Abstract
In this article, we present commands to enable fixing the value of the correlation between the unobservables in Heckman models. These commands can solve two practical issues. First, for situations in which a valid exclusion restriction is not available, these commands enable exploring how the results could be affected by sample-selection bias. Second, stepping through values of this correlation can verify whether the global maximum of the likelihood function has been found. We provide several commands to fit these and related models with a fixed value of the correlation between the unobservables.
Keywords
1 Introduction
Heckman’s (1976, 1978) work on sample-selection and endogenous treatment models has been widely used in applied research. Convincing identification of these models requires an exclusion restriction (often referred to as an “instrument”), that is, a variable that affects selection or treatment but not the outcome directly. For many applications, a valid exclusion restriction is not available. Without a valid exclusion, identification of the model is only possible through the distributional assumptions placed on the model.

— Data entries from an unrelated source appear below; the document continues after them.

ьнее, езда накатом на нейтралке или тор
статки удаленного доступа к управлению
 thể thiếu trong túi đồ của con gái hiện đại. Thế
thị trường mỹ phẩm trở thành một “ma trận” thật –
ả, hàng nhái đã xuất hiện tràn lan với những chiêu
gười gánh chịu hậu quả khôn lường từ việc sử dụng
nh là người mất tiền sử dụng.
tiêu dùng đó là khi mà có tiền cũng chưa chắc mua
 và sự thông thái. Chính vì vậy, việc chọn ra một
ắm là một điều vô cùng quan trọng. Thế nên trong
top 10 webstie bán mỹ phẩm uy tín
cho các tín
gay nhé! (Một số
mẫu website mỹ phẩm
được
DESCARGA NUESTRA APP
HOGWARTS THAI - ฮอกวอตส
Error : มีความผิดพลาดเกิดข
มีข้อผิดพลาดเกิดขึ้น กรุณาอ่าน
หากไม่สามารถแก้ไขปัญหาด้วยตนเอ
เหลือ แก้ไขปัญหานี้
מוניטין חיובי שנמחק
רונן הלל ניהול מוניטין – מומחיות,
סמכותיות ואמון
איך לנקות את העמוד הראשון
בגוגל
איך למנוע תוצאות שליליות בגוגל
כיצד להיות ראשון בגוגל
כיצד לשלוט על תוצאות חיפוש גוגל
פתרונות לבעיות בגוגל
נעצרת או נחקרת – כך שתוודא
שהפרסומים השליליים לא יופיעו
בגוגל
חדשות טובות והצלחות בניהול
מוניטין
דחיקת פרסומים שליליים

One approach to fitting a Heckman model without an exclusion restriction is to fix the value of the correlation between the unobservables in the selection and outcome equations (which we refer to as “rho”) at multiple plausible values. The idea is to treat rho as if it were unidentified rather than to identify it based on distributional assumptions. We can then see how the results are affected by the value of rho. As we discuss in the next section, we can think of rho as the degree of sample-selection bias. This approach was taken for endogenous treatment and sample-selection models by Altonji, Elder, and Taber (2005) and Chan and Cook (2020), respectively. Altonji, Elder, and Taber also propose using the correlation in observable characteristics to bound the possible values of the correlation in unobservable characteristics, which we do not discuss in this article.

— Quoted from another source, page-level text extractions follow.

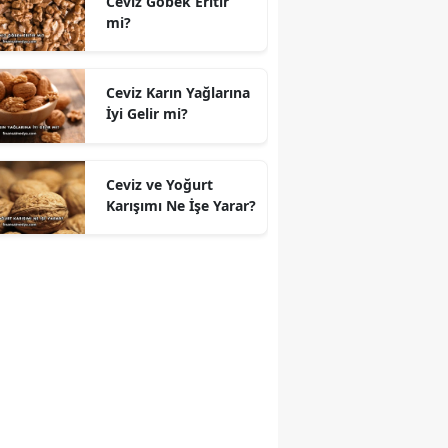
Ceviz Göbek Eritir
mi?
Ceviz Karın Yağlarına
İyi Gelir mi?
Ceviz ve Yoğurt
Karışımı Ne İşe Yarar?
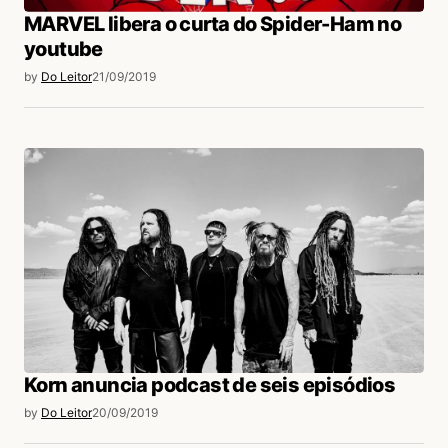
MARVEL libera o curta do Spider-Ham no
youtube
by
Do Leitor
21/09/2019
Korn anuncia podcast de seis episódios
by
Do Leitor
20/09/2019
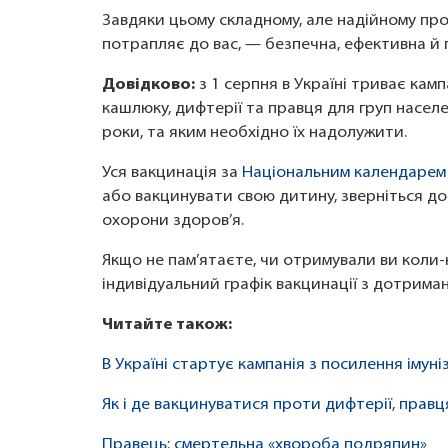
Завдяки цьому складному, але надійному про
потрапляє до вас, — безпечна, ефективна й 
Довідково:
з 1 серпня в Україні триває камп
кашлюку, дифтерії та правця для груп насел
роки, та яким необхідно їх надолужити.
Уся вакцинація за
Національним календарем
або вакцинувати свою дитину, зверніться до
охорони здоров’я.
Якщо не пам’ятаєте, чи отримували ви коли-
індивідуальний графік вакцинації з дотриман
Читайте також:
В Україні стартує кампанія з посилення імуні
Як і де вакцинуватися проти дифтерії, прав
Правець: смертельна «хвороба подряпин»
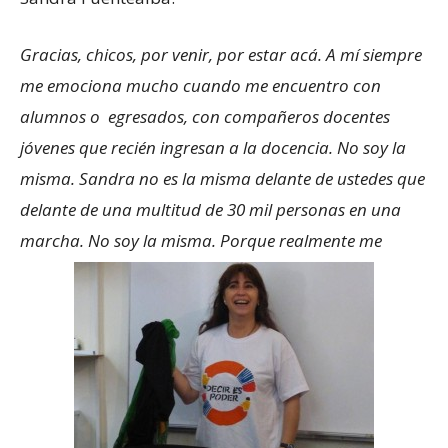
Gracias, chicos, por venir, por estar acá. A mí siempre
me emociona mucho cuando me encuentro con
alumnos o egresados, con compañeros docentes
jóvenes que recién ingresan a la docencia. No soy la
misma. Sandra no es la misma delante de ustedes que
delante de una multitud de 30 mil personas en una
marcha. No soy la misma. Porque realmente me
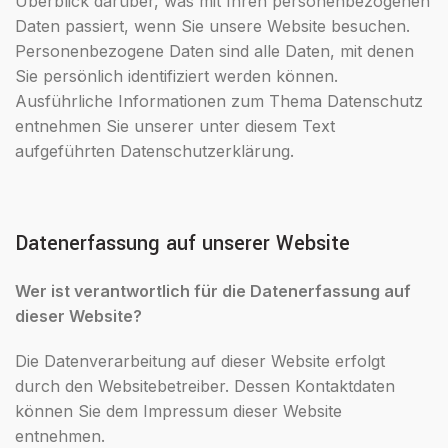
Überblick darüber, was mit Ihren personenbezogenen
Daten passiert, wenn Sie unsere Website besuchen.
Personenbezogene Daten sind alle Daten, mit denen
Sie persönlich identifiziert werden können.
Ausführliche Informationen zum Thema Datenschutz
entnehmen Sie unserer unter diesem Text
aufgeführten Datenschutzerklärung.
Datenerfassung auf unserer Website
Wer ist verantwortlich für die Datenerfassung auf
dieser Website?
Die Datenverarbeitung auf dieser Website erfolgt
durch den Websitebetreiber. Dessen Kontaktdaten
können Sie dem Impressum dieser Website
entnehmen.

We provide commands that enable fixing the value of rho and which are based on Altonji, Elder, and Taber (2005) and Chan and Cook (2020). This article’s commands have been used to address concerns about sample-selection bias when a valid exclusion is not available (as in Aobdia [2019]; Choudhary, Merkley, and Schipper [2019]; Downey, Bedard, and Boland [2020]; and Tran and Dinh [Forthcoming]).
Another benefit of fixing the value of rho is improved ease of maximizing the likelihood function. The likelihood functions for these models are known to be difficult to maximize. Zuehlke (2017) reports several instances in which authors have reported estimates that are not the global maximum of the likelihood function. The likelihood function is not globally concave, but if the value of rho is fixed, the likelihood is concave in the remaining parameters. Olsen (1982) suggests stepping through values of rho to find the global maximum of the likelihood function. Zuehlke notes that standard statistical software does not provide the option of maximizing the likelihood function in this manner. Rodemeier (2020) uses this article’s commands for this purpose.

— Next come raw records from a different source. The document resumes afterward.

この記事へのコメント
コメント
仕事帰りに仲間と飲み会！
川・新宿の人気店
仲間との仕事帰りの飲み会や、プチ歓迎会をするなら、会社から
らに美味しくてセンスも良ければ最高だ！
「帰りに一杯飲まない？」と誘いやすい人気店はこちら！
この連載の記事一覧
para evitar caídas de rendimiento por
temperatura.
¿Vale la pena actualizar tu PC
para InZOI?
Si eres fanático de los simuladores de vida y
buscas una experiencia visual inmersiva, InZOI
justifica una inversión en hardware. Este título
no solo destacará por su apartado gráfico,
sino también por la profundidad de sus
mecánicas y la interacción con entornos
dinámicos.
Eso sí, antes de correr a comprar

We provide an example in section 4 of how to use these commands to step through values of rho to maximize the likelihood function. For this example, Stata’s
The next section reviews Heckman’s sample-selection model and discusses the effect of fixing rho. Section 3 provides the syntax for the commands that we are introducing. In this section, we also discuss related models, including endogenous treatment models. Examples are provided in section 4. Section 5 concludes.
2 Heckman’s sample-selection model
When the observations used for a regression are nonrandomly selected, there is a concern that selection could affect the results. In the classic example of regressing education on wage for married women, there is a concern that the decision to work may be affected by both education and unobserved factors. 1 The women with lower education who enter the workforce are those who expect higher wages. This self-selection can overstate the average wage for women with low education and bias the relationship between education and wage downward relative to the true causal effect.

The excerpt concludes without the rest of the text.